At some point, someone is going to point out that the post-Castle board continue to make very bad decisions on behalf of the Bulldogs. God only knows what Trent Barrett said in his interview with the club to be given a second chance as a head coach after one of the most disastrous tenures in the NRL era at Manly. Signing Nick Cotric on big bucks doesn’t solve any of the team’s fundamental problems. The players that have been linked with the club do not inspire confidence.

We’re not that long removed from a Bulldogs premiership in the NSW Cup. The junior lights of the 2018 campaign – Renouf Toomaga, Reimis Smith, Jayden Okunbor, Ofahiki Ogden, Rhyse Martin and Lachlan Lewis – have all made it to first grade and where an impression has been made, it’s only because there was nothing else to distract viewers. Morgan Harper, their best player by WARG in the 2019 reserve squad, has now played more first grade games for Manly than Canterbury. Among other things, the club needs to consider how to better secure brighter talents or better develop the talents that they do have. Dean Pay clearly wasn’t the man to ensure that happened as players did not appear to improve under his leadership. I don’t have a lot of confidence that Trent Barrett can do any better but I’ve been wrong before.

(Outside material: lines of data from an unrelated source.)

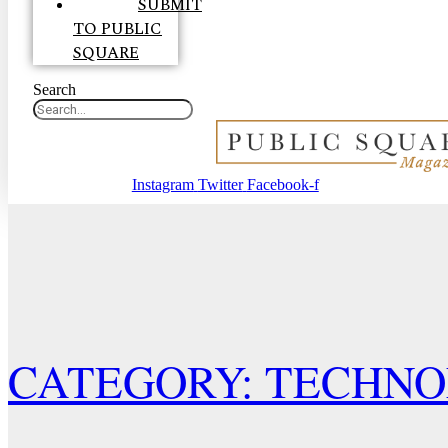
SUBMIT
TO PUBLIC
SQUARE
Search
Instagram
Twitter
Facebook-f
CATEGORY: TECHN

The club then has few options to improve its genuinely lack lustre roster. The Bulldogs currently occupy a space on the market where they will be regularly linked with fringe-rep players who are seeking a pay rise from their current employers. Despite this being a patently obvious bargaining tactic, some talented players will inevitably come across to seek their filthy lucre. But it has been demonstrated time and time again that this is not a strategy for building a premiership contending roster. Until something breaks their way, that leaves Canterbury in something of a holding pattern.

Longer term, the Bulldogs have to start thinking about how many fans they actually have. In 2015, just five years ago, the Dogs had the second best attendances in the league, at over 20,000 per game. Now, their TV ratings are in the toilet, last year’s attendances were less than 13,000 per game and Roy Morgan has them as the twelfth most popular team in the league.

Several years of plucky but mediocre results has eroded a once large legion of fans. For mine, based on their decision making, the future is not bright at Belmore. If it continues, will the Bulldogs end up with Manly and Cronulla as perennial candidates for relocation?